Problem statement:
The only thing to report is how many lines of the data contain the word "бани".

Records provided:
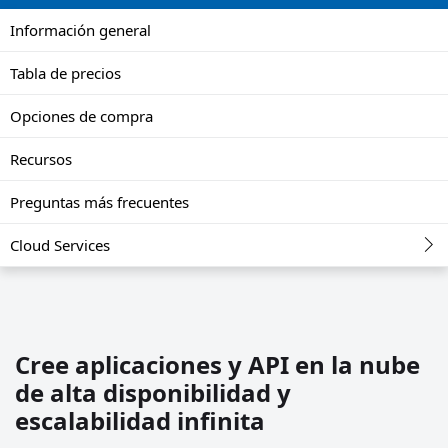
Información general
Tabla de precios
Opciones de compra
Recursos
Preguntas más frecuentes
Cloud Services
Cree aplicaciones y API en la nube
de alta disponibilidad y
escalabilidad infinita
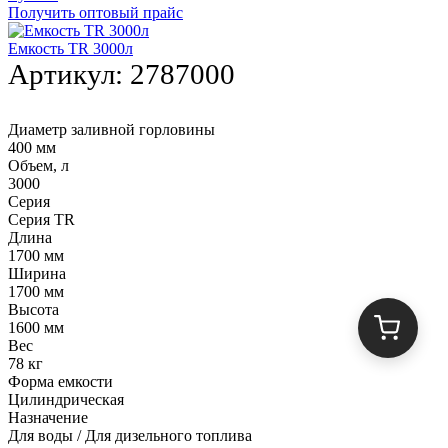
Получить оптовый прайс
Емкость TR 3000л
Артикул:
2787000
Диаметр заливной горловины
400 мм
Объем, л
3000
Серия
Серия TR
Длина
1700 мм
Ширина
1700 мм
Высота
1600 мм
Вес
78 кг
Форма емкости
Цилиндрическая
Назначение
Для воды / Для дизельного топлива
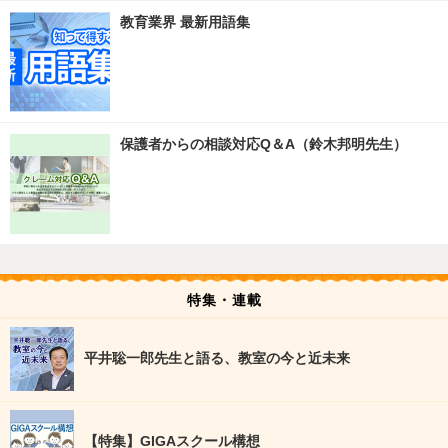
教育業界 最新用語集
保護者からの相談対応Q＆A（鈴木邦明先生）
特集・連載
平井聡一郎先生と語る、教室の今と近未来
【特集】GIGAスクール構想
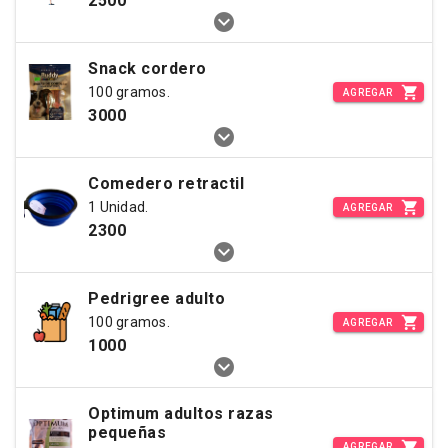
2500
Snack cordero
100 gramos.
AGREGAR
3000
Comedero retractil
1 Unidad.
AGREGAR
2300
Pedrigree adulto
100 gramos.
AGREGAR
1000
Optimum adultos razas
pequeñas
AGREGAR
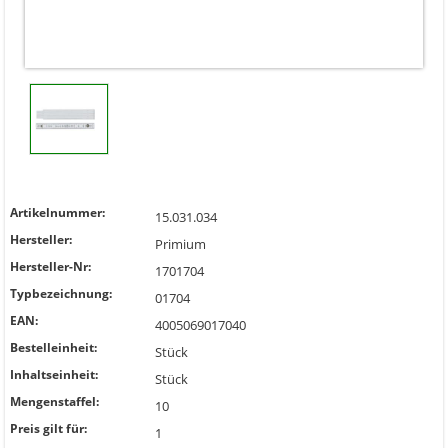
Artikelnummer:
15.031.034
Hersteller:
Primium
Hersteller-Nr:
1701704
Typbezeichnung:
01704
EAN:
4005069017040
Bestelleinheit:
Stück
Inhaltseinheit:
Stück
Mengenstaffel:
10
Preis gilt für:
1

==

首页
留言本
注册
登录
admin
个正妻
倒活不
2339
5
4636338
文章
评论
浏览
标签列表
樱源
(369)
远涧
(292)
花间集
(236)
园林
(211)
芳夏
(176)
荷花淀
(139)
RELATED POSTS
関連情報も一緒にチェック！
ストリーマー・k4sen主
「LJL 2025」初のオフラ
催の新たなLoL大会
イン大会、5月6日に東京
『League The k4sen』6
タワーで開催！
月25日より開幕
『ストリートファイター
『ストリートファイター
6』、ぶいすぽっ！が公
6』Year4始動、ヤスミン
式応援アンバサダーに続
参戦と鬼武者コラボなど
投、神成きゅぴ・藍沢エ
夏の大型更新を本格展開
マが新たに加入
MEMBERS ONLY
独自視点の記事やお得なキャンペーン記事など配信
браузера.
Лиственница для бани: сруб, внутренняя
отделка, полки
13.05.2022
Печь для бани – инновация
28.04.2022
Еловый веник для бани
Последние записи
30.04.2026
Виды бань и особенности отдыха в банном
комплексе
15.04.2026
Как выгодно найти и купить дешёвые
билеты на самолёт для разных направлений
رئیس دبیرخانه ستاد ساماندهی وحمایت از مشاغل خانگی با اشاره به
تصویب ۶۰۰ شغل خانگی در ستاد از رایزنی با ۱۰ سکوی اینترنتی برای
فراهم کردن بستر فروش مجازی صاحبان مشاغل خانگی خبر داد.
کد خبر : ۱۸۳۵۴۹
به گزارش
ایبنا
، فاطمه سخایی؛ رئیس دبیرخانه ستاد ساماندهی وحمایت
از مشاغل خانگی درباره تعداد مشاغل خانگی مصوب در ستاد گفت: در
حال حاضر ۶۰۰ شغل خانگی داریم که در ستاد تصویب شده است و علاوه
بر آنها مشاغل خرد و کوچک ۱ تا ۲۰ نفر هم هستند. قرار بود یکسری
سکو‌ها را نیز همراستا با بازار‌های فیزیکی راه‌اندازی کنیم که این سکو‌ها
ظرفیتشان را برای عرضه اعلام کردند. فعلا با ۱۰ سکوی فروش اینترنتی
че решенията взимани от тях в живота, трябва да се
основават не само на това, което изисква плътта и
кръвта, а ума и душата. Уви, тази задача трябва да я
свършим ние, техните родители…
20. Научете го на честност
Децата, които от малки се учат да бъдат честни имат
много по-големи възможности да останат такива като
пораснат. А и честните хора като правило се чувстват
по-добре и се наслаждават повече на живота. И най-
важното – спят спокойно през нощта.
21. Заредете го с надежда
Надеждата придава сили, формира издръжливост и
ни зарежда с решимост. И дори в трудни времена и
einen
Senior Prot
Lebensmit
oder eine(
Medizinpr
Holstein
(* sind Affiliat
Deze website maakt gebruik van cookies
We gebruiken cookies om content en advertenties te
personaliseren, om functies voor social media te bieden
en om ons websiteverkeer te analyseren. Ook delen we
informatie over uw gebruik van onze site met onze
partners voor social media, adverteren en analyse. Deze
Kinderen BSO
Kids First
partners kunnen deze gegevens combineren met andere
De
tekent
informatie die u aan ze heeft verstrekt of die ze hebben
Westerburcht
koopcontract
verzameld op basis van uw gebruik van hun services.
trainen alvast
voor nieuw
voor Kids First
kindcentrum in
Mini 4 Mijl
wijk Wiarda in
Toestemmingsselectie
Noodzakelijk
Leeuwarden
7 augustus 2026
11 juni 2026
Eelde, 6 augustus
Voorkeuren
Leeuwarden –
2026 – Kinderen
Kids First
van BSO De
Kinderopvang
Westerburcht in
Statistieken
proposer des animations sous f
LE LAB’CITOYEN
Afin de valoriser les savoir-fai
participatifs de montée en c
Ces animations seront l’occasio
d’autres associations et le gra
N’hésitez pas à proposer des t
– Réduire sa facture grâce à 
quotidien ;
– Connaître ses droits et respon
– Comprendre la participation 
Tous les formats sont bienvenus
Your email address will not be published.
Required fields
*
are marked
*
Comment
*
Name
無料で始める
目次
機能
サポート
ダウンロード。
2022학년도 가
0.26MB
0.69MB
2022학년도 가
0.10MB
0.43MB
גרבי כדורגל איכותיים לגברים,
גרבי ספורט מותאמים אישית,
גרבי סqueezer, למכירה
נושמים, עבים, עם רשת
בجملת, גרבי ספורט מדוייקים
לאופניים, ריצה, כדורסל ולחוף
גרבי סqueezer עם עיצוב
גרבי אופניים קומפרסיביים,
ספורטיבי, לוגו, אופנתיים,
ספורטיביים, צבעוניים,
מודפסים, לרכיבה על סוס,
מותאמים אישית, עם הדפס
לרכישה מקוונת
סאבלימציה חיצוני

Your response:
3